Work to complete:
Take the lines below from the one with "Poprzedni artykuł" through the one with "Dann brauchen Sie nur noch jeden relevanten" and print only them, exactly. Don't print the pictures.

Excerpted records:
───

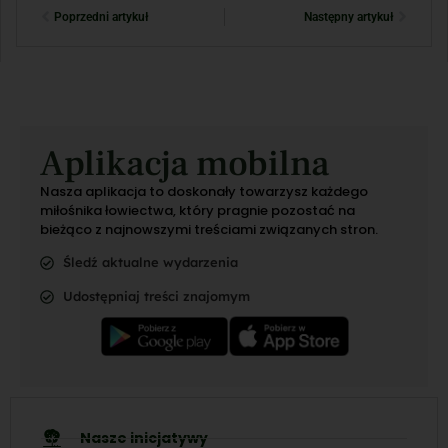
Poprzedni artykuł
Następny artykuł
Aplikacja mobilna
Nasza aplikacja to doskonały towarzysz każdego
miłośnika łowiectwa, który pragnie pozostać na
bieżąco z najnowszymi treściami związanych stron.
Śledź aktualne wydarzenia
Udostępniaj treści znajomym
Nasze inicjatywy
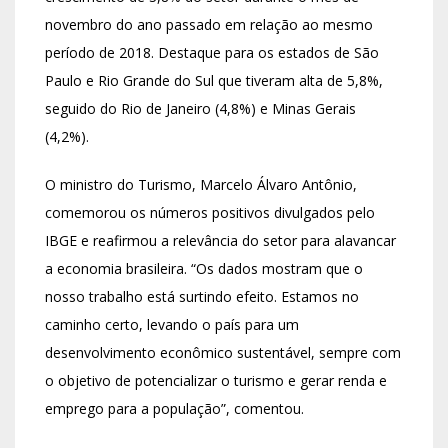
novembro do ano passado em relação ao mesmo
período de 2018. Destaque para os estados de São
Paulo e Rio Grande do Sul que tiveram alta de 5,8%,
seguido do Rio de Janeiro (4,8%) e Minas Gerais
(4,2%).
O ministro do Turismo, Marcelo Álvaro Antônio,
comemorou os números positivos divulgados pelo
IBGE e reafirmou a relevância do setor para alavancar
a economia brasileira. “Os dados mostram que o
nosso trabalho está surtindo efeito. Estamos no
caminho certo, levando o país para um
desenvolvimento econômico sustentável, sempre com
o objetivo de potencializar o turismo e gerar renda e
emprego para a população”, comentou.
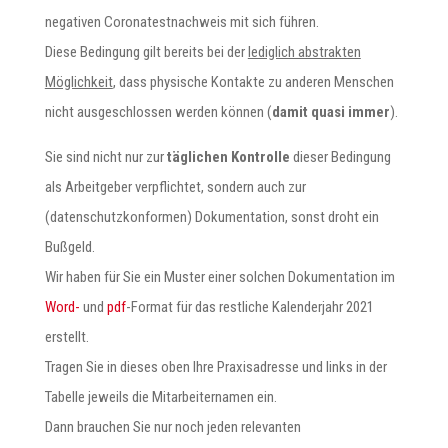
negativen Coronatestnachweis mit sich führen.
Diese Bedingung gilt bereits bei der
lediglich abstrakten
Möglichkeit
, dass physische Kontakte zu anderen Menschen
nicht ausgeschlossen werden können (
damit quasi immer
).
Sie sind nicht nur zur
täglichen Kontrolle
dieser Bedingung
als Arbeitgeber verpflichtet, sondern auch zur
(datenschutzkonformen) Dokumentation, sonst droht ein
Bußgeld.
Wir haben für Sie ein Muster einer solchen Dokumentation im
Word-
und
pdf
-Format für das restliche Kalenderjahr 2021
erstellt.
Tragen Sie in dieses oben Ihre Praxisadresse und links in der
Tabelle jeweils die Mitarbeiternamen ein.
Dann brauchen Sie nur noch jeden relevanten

───

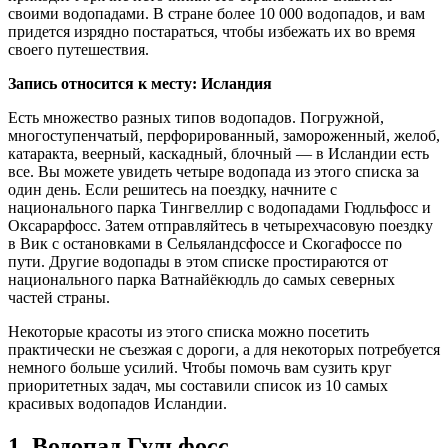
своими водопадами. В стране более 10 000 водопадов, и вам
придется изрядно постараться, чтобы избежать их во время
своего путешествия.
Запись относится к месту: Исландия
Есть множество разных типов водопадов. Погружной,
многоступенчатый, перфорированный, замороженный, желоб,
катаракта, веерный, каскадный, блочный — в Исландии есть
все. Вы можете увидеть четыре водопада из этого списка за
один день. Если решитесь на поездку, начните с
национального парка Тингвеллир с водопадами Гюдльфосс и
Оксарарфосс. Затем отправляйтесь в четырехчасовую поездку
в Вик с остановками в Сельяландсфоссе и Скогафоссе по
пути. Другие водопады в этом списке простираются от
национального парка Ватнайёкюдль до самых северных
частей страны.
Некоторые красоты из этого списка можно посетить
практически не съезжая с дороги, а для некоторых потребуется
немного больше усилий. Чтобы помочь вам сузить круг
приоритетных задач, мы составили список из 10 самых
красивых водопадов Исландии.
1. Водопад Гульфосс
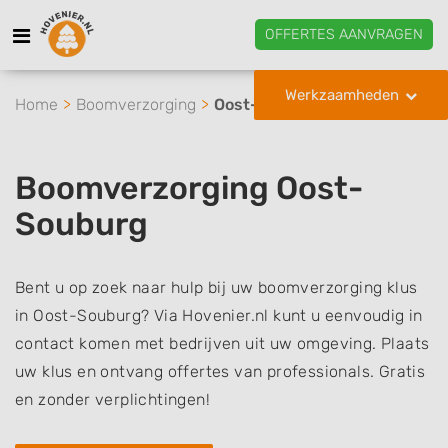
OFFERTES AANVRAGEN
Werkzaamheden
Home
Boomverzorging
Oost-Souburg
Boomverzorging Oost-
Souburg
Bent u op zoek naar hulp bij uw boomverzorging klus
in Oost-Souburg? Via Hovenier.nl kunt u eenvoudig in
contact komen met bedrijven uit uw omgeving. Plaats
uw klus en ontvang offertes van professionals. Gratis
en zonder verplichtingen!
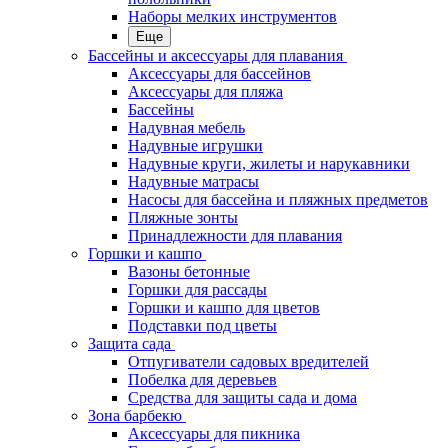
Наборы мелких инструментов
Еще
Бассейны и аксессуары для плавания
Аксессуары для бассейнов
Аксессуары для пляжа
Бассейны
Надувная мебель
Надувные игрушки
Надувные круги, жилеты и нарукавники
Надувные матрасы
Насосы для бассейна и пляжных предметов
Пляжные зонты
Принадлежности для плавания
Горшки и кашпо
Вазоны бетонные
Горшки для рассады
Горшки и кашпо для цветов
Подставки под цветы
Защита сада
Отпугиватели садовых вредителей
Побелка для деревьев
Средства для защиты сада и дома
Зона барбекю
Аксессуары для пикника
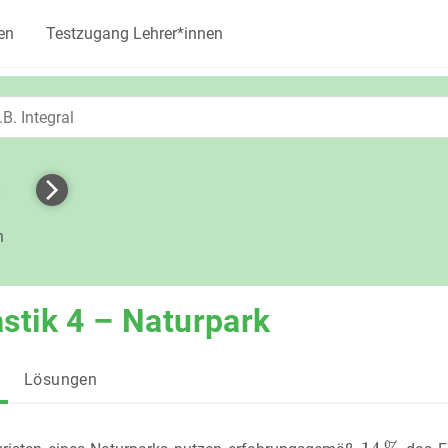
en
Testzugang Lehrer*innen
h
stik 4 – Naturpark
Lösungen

───

Solved problem:
Poprzedni artykuł
Następny artykuł
Aplikacja mobilna
Nasza aplikacja to doskonały towarzysz każdego
miłośnika łowiectwa, który pragnie pozostać na
bieżąco z najnowszymi treściami związanych stron.
Śledź aktualne wydarzenia
Udostępniaj treści znajomym
Nasze inicjatywy
novembro do ano passado em relação ao mesmo
período de 2018. Destaque para os estados de São
Paulo e Rio Grande do Sul que tiveram alta de 5,8%,
seguido do Rio de Janeiro (4,8%) e Minas Gerais
(4,2%).
O ministro do Turismo, Marcelo Álvaro Antônio,
comemorou os números positivos divulgados pelo
IBGE e reafirmou a relevância do setor para alavancar
a economia brasileira. “Os dados mostram que o
nosso trabalho está surtindo efeito. Estamos no
caminho certo, levando o país para um
desenvolvimento econômico sustentável, sempre com
o objetivo de potencializar o turismo e gerar renda e
emprego para a população”, comentou.
negativen Coronatestnachweis mit sich führen.
Diese Bedingung gilt bereits bei der
lediglich abstrakten
Möglichkeit
, dass physische Kontakte zu anderen Menschen
nicht ausgeschlossen werden können (
damit quasi immer
).
Sie sind nicht nur zur
täglichen Kontrolle
dieser Bedingung
als Arbeitgeber verpflichtet, sondern auch zur
(datenschutzkonformen) Dokumentation, sonst droht ein
Bußgeld.
Wir haben für Sie ein Muster einer solchen Dokumentation im
Word-
und
pdf
-Format für das restliche Kalenderjahr 2021
erstellt.
Tragen Sie in dieses oben Ihre Praxisadresse und links in der
Tabelle jeweils die Mitarbeiternamen ein.
Dann brauchen Sie nur noch jeden relevanten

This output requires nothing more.